Stored data entries:
______

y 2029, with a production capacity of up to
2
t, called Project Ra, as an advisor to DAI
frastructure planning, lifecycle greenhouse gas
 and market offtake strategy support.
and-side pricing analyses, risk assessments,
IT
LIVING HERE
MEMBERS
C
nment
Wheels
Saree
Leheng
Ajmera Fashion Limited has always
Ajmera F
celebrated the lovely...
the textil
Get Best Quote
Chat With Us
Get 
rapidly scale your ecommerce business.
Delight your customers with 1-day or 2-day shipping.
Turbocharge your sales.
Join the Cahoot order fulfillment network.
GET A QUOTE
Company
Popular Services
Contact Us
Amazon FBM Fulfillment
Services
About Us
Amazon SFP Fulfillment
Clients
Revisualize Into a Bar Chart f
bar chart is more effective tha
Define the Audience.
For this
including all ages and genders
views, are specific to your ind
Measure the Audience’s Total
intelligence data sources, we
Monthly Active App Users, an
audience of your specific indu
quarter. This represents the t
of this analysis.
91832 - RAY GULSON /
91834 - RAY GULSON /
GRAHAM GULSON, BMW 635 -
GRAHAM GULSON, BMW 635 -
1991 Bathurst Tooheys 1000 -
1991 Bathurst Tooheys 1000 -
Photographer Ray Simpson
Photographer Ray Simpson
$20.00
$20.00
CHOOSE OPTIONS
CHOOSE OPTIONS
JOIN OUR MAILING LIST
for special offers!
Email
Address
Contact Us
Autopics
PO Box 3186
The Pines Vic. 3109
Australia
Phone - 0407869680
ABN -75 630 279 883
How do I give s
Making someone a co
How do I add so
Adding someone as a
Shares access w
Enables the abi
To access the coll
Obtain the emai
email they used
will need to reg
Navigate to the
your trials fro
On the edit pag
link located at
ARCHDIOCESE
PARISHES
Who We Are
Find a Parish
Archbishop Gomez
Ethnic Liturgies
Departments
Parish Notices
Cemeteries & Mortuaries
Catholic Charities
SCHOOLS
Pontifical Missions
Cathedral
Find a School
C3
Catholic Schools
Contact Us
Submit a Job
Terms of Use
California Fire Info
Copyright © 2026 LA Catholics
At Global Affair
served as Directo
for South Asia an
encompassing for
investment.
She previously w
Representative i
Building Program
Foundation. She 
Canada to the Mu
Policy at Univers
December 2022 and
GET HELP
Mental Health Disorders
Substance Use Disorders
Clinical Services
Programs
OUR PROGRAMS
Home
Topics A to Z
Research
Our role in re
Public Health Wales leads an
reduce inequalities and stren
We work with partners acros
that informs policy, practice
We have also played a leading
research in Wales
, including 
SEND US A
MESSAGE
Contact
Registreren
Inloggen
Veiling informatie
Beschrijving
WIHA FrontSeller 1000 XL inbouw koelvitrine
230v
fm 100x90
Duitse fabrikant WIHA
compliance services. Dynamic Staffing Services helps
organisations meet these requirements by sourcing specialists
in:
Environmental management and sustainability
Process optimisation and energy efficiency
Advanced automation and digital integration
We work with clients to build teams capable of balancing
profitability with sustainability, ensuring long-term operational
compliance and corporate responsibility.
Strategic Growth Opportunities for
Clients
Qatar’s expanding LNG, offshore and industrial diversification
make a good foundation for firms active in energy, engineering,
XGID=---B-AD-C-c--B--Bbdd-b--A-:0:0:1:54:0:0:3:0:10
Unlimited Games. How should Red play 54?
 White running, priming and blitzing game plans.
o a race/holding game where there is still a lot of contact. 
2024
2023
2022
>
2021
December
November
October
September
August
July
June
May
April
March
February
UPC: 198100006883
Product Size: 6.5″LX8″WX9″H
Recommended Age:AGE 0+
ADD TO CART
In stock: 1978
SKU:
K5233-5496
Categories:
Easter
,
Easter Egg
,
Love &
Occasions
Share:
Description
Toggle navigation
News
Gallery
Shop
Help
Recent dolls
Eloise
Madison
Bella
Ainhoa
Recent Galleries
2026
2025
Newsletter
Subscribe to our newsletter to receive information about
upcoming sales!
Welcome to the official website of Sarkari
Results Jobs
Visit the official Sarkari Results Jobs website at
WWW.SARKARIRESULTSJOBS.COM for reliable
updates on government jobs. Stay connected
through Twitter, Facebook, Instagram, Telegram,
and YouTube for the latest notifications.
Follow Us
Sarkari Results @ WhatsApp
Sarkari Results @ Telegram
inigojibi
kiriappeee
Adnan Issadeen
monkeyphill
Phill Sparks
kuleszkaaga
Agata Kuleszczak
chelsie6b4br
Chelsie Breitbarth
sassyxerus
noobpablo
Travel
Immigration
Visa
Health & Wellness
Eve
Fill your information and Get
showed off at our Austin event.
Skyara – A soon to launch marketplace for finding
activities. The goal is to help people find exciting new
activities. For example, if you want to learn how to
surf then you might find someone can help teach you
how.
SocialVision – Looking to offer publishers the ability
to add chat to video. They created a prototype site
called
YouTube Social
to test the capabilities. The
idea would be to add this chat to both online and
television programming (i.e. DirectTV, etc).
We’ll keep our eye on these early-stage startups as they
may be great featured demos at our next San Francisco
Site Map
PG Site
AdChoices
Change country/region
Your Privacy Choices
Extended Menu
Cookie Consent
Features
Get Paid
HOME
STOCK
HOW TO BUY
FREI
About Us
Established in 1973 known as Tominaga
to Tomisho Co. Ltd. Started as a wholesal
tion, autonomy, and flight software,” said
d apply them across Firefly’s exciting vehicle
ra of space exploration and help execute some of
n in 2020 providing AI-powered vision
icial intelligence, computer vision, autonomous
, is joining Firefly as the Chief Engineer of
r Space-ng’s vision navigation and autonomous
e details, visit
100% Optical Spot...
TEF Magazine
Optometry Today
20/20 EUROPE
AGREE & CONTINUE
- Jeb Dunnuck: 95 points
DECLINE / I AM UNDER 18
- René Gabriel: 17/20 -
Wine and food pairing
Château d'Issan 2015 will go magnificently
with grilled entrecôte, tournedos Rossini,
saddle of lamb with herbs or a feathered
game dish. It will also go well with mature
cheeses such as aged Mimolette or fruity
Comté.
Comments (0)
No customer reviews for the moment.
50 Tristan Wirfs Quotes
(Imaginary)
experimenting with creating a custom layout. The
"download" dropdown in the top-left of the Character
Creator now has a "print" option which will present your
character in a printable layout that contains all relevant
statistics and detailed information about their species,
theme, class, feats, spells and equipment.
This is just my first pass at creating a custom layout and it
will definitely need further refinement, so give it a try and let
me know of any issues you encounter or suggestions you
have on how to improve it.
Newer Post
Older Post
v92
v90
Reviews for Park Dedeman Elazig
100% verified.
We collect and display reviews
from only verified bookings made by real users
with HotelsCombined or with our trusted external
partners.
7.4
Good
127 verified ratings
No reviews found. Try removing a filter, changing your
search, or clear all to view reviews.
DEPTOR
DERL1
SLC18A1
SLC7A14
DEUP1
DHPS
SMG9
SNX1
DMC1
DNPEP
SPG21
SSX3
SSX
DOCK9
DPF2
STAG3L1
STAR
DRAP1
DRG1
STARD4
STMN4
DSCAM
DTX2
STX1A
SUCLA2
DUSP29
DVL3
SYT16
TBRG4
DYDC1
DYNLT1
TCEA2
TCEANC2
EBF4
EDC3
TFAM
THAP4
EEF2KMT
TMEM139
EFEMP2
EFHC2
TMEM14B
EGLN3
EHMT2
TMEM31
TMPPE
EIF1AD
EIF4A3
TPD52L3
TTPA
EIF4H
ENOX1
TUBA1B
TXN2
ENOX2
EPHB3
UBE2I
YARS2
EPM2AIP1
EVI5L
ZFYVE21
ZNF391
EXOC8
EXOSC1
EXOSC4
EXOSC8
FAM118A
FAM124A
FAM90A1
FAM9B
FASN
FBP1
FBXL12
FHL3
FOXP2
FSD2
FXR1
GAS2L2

______

- **Task requirements**:
Each record is to be retyped exactly as it appears.

- **Task answer**:
y 2029, with a production capacity of up to
2
t, called Project Ra, as an advisor to DAI
frastructure planning, lifecycle greenhouse gas
 and market offtake strategy support.
and-side pricing analyses, risk assessments,
IT
LIVING HERE
MEMBERS
C
nment
Wheels
Saree
Leheng
Ajmera Fashion Limited has always
Ajmera F
celebrated the lovely...
the textil
Get Best Quote
Chat With Us
Get 
rapidly scale your ecommerce business.
Delight your customers with 1-day or 2-day shipping.
Turbocharge your sales.
Join the Cahoot order fulfillment network.
GET A QUOTE
Company
Popular Services
Contact Us
Amazon FBM Fulfillment
Services
About Us
Amazon SFP Fulfillment
Clients
Revisualize Into a Bar Chart f
bar chart is more effective tha
Define the Audience.
For this
including all ages and genders
views, are specific to your ind
Measure the Audience’s Total
intelligence data sources, we
Monthly Active App Users, an
audience of your specific indu
quarter. This represents the t
of this analysis.
91832 - RAY GULSON /
91834 - RAY GULSON /
GRAHAM GULSON, BMW 635 -
GRAHAM GULSON, BMW 635 -
1991 Bathurst Tooheys 1000 -
1991 Bathurst Tooheys 1000 -
Photographer Ray Simpson
Photographer Ray Simpson
$20.00
$20.00
CHOOSE OPTIONS
CHOOSE OPTIONS
JOIN OUR MAILING LIST
for special offers!
Email
Address
Contact Us
Autopics
PO Box 3186
The Pines Vic. 3109
Australia
Phone - 0407869680
ABN -75 630 279 883
How do I give s
Making someone a co
How do I add so
Adding someone as a
Shares access w
Enables the abi
To access the coll
Obtain the emai
email they used
will need to reg
Navigate to the
your trials fro
On the edit pag
link located at
ARCHDIOCESE
PARISHES
Who We Are
Find a Parish
Archbishop Gomez
Ethnic Liturgies
Departments
Parish Notices
Cemeteries & Mortuaries
Catholic Charities
SCHOOLS
Pontifical Missions
Cathedral
Find a School
C3
Catholic Schools
Contact Us
Submit a Job
Terms of Use
California Fire Info
Copyright © 2026 LA Catholics
At Global Affair
served as Directo
for South Asia an
encompassing for
investment.
She previously w
Representative i
Building Program
Foundation. She 
Canada to the Mu
Policy at Univers
December 2022 and
GET HELP
Mental Health Disorders
Substance Use Disorders
Clinical Services
Programs
OUR PROGRAMS
Home
Topics A to Z
Research
Our role in re
Public Health Wales leads an
reduce inequalities and stren
We work with partners acros
that informs policy, practice
We have also played a leading
research in Wales
, including 
SEND US A
MESSAGE
Contact
Registreren
Inloggen
Veiling informatie
Beschrijving
WIHA FrontSeller 1000 XL inbouw koelvitrine
230v
fm 100x90
Duitse fabrikant WIHA
compliance services. Dynamic Staffing Services helps
organisations meet these requirements by sourcing specialists
in:
Environmental management and sustainability
Process optimisation and energy efficiency
Advanced automation and digital integration
We work with clients to build teams capable of balancing
profitability with sustainability, ensuring long-term operational
compliance and corporate responsibility.
Strategic Growth Opportunities for
Clients
Qatar’s expanding LNG, offshore and industrial diversification
make a good foundation for firms active in energy, engineering,
XGID=---B-AD-C-c--B--Bbdd-b--A-:0:0:1:54:0:0:3:0:10
Unlimited Games. How should Red play 54?
 White running, priming and blitzing game plans.
o a race/holding game where there is still a lot of contact. 
2024
2023
2022
>
2021
December
November
October
September
August
July
June
May
April
March
February
UPC: 198100006883
Product Size: 6.5″LX8″WX9″H
Recommended Age:AGE 0+
ADD TO CART
In stock: 1978
SKU:
K5233-5496
Categories:
Easter
,
Easter Egg
,
Love &
Occasions
Share:
Description
Toggle navigation
News
Gallery
Shop
Help
Recent dolls
Eloise
Madison
Bella
Ainhoa
Recent Galleries
2026
2025
Newsletter
Subscribe to our newsletter to receive information about
upcoming sales!
Welcome to the official website of Sarkari
Results Jobs
Visit the official Sarkari Results Jobs website at
WWW.SARKARIRESULTSJOBS.COM for reliable
updates on government jobs. Stay connected
through Twitter, Facebook, Instagram, Telegram,
and YouTube for the latest notifications.
Follow Us
Sarkari Results @ WhatsApp
Sarkari Results @ Telegram
inigojibi
kiriappeee
Adnan Issadeen
monkeyphill
Phill Sparks
kuleszkaaga
Agata Kuleszczak
chelsie6b4br
Chelsie Breitbarth
sassyxerus
noobpablo
Travel
Immigration
Visa
Health & Wellness
Eve
Fill your information and Get
showed off at our Austin event.
Skyara – A soon to launch marketplace for finding
activities. The goal is to help people find exciting new
activities. For example, if you want to learn how to
surf then you might find someone can help teach you
how.
SocialVision – Looking to offer publishers the ability
to add chat to video. They created a prototype site
called
YouTube Social
to test the capabilities. The
idea would be to add this chat to both online and
television programming (i.e. DirectTV, etc).
We’ll keep our eye on these early-stage startups as they
may be great featured demos at our next San Francisco
Site Map
PG Site
AdChoices
Change country/region
Your Privacy Choices
Extended Menu
Cookie Consent
Features
Get Paid
HOME
STOCK
HOW TO BUY
FREI
About Us
Established in 1973 known as Tominaga
to Tomisho Co. Ltd. Started as a wholesal
tion, autonomy, and flight software,” said
d apply them across Firefly’s exciting vehicle
ra of space exploration and help execute some of
n in 2020 providing AI-powered vision
icial intelligence, computer vision, autonomous
, is joining Firefly as the Chief Engineer of
r Space-ng’s vision navigation and autonomous
e details, visit
100% Optical Spot...
TEF Magazine
Optometry Today
20/20 EUROPE
AGREE & CONTINUE
- Jeb Dunnuck: 95 points
DECLINE / I AM UNDER 18
- René Gabriel: 17/20 -
Wine and food pairing
Château d'Issan 2015 will go magnificently
with grilled entrecôte, tournedos Rossini,
saddle of lamb with herbs or a feathered
game dish. It will also go well with mature
cheeses such as aged Mimolette or fruity
Comté.
Comments (0)
No customer reviews for the moment.
50 Tristan Wirfs Quotes
(Imaginary)
experimenting with creating a custom layout. The
"download" dropdown in the top-left of the Character
Creator now has a "print" option which will present your
character in a printable layout that contains all relevant
statistics and detailed information about their species,
theme, class, feats, spells and equipment.
This is just my first pass at creating a custom layout and it
will definitely need further refinement, so give it a try and let
me know of any issues you encounter or suggestions you
have on how to improve it.
Newer Post
Older Post
v92
v90
Reviews for Park Dedeman Elazig
100% verified.
We collect and display reviews
from only verified bookings made by real users
with HotelsCombined or with our trusted external
partners.
7.4
Good
127 verified ratings
No reviews found. Try removing a filter, changing your
search, or clear all to view reviews.
DEPTOR
DERL1
SLC18A1
SLC7A14
DEUP1
DHPS
SMG9
SNX1
DMC1
DNPEP
SPG21
SSX3
SSX
DOCK9
DPF2
STAG3L1
STAR
DRAP1
DRG1
STARD4
STMN4
DSCAM
DTX2
STX1A
SUCLA2
DUSP29
DVL3
SYT16
TBRG4
DYDC1
DYNLT1
TCEA2
TCEANC2
EBF4
EDC3
TFAM
THAP4
EEF2KMT
TMEM139
EFEMP2
EFHC2
TMEM14B
EGLN3
EHMT2
TMEM31
TMPPE
EIF1AD
EIF4A3
TPD52L3
TTPA
EIF4H
ENOX1
TUBA1B
TXN2
ENOX2
EPHB3
UBE2I
YARS2
EPM2AIP1
EVI5L
ZFYVE21
ZNF391
EXOC8
EXOSC1
EXOSC4
EXOSC8
FAM118A
FAM124A
FAM90A1
FAM9B
FASN
FBP1
FBXL12
FHL3
FOXP2
FSD2
FXR1
GAS2L2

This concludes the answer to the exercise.